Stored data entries

----

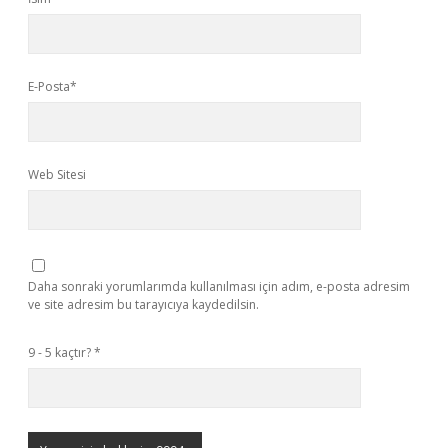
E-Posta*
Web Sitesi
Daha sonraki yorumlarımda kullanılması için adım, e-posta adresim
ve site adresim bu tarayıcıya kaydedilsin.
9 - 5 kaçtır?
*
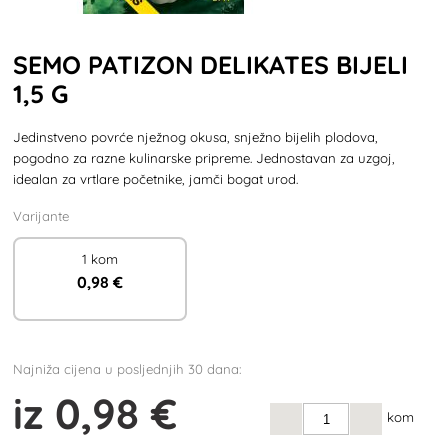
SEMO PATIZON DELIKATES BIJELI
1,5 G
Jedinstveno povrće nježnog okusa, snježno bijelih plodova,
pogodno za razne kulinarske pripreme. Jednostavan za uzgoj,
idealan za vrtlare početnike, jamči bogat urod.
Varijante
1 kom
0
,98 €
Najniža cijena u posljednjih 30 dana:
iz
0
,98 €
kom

----

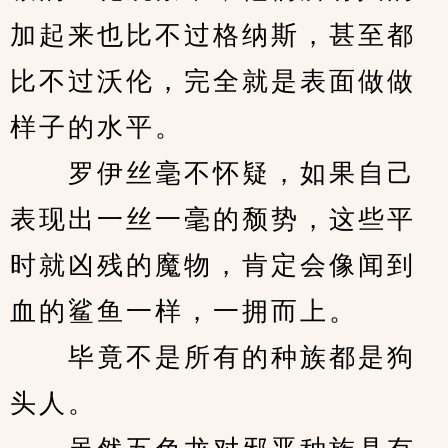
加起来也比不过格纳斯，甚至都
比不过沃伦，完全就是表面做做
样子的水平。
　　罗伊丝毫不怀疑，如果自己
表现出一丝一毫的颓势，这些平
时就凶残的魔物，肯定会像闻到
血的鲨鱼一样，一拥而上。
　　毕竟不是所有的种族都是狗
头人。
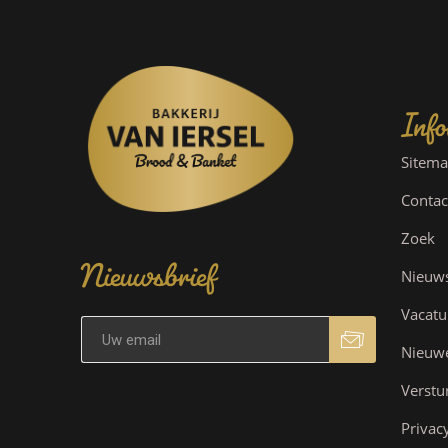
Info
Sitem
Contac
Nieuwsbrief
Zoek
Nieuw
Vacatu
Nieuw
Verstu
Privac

----

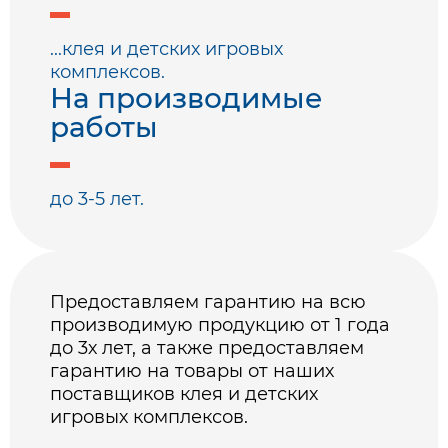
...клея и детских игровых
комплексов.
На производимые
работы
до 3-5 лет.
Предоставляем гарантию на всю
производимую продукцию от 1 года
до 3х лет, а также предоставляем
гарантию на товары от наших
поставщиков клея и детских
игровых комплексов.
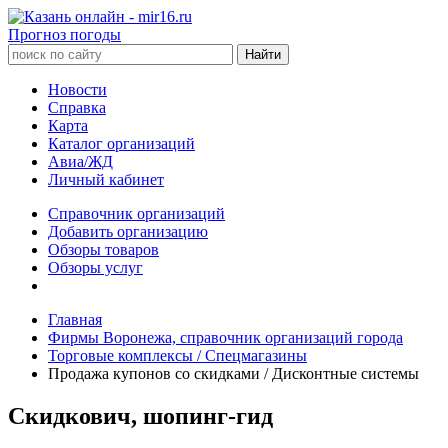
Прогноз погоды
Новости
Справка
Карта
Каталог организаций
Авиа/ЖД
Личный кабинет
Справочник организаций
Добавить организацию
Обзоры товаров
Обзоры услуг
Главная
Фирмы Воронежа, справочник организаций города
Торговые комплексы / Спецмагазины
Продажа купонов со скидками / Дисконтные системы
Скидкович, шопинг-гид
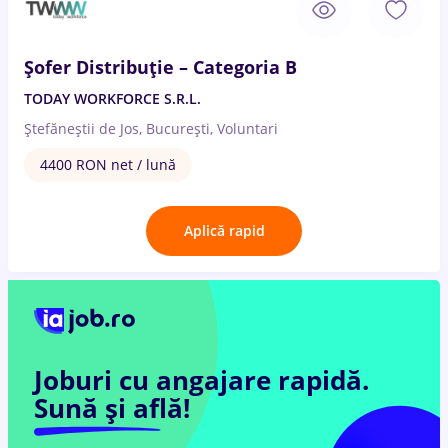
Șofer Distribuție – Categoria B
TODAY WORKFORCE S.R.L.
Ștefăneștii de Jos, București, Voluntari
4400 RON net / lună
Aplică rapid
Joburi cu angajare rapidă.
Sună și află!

----

▸ PROBLEM: What you return must match, character for character, the lines above from the one with "и детских игровых" through the one with "Sună și află!", minus any pictures.

▸ SOLVED PROBLEM:
...клея и детских игровых
комплексов.
На производимые
работы
до 3-5 лет.
Предоставляем гарантию на всю
производимую продукцию от 1 года
до 3х лет, а также предоставляем
гарантию на товары от наших
поставщиков клея и детских
игровых комплексов.
Прогноз погоды
Новости
Справка
Карта
Каталог организаций
Авиа/ЖД
Личный кабинет
Справочник организаций
Добавить организацию
Обзоры товаров
Обзоры услуг
Главная
Фирмы Воронежа, справочник организаций города
Торговые комплексы / Спецмагазины
Продажа купонов со скидками / Дисконтные системы
Скидкович, шопинг-гид
Șofer Distribuție – Categoria B
TODAY WORKFORCE S.R.L.
Ștefăneștii de Jos, București, Voluntari
4400 RON net / lună
Aplică rapid
Joburi cu angajare rapidă.
Sună și află!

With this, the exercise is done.